Pour l'heure, tout juste une semaine après leur acte de naissance, les LSI (Language Solutions Integrators) sont encore totalement interchangeables avec les LSP (Language Service Providers), et il n'y a aucune raison objective pour laquelle les petits derniers devraient faire un meilleur travail que les premiers. Changer d'appellation est purement et simplement un acte de volonté qui, à lui seul, ne suffit certes pas pour faire évoluer une industrie !

Il faut d'abord comprendre si l’implantation du sigle et du concept - à savoir leur capacité à s’ancrer durablement dans l’usage - prendra et correspondra à une réalité sous-jacente : combien des actuels LSP jugent-ils ce changement pertinent et partagent-ils le constat qu'ils sont devenus obsolètes, combien d'intervenants du secteur des langues et de la traduction adopteront-ils l'idée d'un tel nouvel acteur - ou d'un autre - sur le marché et d'un repositionnement majeur indispensable pour refléter les avancées technologiques en cours ?

Du reste, pourquoi réinventer un secteur industriel ? D'emblée, on change un nom qui en donne une image vieillie, dépassée, pour sortir des clichés, voire redonner de la légitimité, refléter une réalité en pleine évolution, attirer de nouveaux talents (ou investisseurs), accompagner la diversification ou la mutation du métier et de ses modèles économiques, stimuler la curiosité, renforcer la communication stratégique, raconter un nouveau storytelling, fédérer une communauté autour d'un nouveau projet, etc., autant d'élements qui sont souvent la condition sine qua non pour redevenir audible, pertinent et crédible auprès de toutes les parties prenantes de l'écosystème.

Condition nécessaire mais pas suffisante, toutefois ! Il faudrait déjà faire consensus, à la fois sur le constat et sur les moyens de faire évoluer les choses dans le bon sens.
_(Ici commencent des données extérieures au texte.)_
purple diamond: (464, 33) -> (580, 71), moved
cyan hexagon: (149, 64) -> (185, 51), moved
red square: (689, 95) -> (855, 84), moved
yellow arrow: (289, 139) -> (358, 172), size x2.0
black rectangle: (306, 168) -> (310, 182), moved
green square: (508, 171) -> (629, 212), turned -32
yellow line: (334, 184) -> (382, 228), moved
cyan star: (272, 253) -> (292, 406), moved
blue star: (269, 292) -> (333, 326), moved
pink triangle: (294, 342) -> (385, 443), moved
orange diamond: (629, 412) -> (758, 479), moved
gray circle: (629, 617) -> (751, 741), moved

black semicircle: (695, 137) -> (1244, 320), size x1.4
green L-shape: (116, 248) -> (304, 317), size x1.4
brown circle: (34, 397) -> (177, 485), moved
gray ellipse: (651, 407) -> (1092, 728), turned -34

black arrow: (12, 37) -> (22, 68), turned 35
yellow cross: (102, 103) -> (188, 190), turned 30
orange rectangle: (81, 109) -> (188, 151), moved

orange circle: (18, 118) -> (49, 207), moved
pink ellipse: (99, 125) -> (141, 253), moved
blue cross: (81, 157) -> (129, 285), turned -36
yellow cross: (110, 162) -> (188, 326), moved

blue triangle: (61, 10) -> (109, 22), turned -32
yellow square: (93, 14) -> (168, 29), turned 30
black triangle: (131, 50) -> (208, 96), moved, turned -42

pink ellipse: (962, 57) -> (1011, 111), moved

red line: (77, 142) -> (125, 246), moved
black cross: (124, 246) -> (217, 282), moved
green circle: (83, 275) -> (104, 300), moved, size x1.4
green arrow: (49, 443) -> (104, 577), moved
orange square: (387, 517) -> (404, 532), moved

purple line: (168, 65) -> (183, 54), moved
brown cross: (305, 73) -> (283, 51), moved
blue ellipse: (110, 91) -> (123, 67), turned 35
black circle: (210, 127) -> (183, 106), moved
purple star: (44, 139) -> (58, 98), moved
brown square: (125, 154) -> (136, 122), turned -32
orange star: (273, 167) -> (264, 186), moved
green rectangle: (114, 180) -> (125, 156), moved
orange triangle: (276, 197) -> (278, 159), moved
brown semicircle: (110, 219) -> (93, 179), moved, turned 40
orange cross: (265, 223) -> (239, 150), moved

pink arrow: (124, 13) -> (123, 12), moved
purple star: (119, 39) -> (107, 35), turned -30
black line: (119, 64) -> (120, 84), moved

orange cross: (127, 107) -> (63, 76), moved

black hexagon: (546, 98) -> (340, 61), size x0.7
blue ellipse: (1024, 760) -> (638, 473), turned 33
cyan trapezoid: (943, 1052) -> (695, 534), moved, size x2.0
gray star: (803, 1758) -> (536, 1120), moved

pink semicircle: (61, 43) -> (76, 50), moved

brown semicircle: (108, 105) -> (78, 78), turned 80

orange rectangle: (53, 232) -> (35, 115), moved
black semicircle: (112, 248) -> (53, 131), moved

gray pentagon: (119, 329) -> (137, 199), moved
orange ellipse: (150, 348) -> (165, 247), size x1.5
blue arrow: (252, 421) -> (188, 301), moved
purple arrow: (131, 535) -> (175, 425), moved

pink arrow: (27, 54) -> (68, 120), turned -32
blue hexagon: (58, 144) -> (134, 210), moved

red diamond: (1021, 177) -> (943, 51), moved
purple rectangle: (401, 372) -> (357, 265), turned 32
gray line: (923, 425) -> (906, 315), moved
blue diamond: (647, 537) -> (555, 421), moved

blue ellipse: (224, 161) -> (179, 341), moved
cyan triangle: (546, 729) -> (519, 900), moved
Or entre les trois principales sociétés d'études de marché en traduction : Slator, CSA Research et Nimdzi Insights (ces deux dernières ayant été créées avec la contribution décisive de l'ami Renato Beninatto), les avis divergent sur comment nommer cette "nouvelle" réalité.

Pour Slator, nous l'avons vu :

Nous faisons nos adieux aux Fournisseurs de services linguistiques (LSP / Language Service Providers) et aux Systèmes de gestion des traductions (TMS / Translation Management Systems) - en vigueur depuis environ deux décennies mais désormais dépassés, vu les progrès considérables du secteur au cours des trois dernières années, notamment depuis l’avènement de l’IA, et, par conséquent, l'exigence d'opérer un repositionnement majeur pour refléter ces avancées -, et souhaitons la bienvenue aux Intégrateurs de solutions linguistiques (LSI / Language Solutions Integrators) et aux Plateformes techno-linguistiques (LTP / Language Technology Platforms).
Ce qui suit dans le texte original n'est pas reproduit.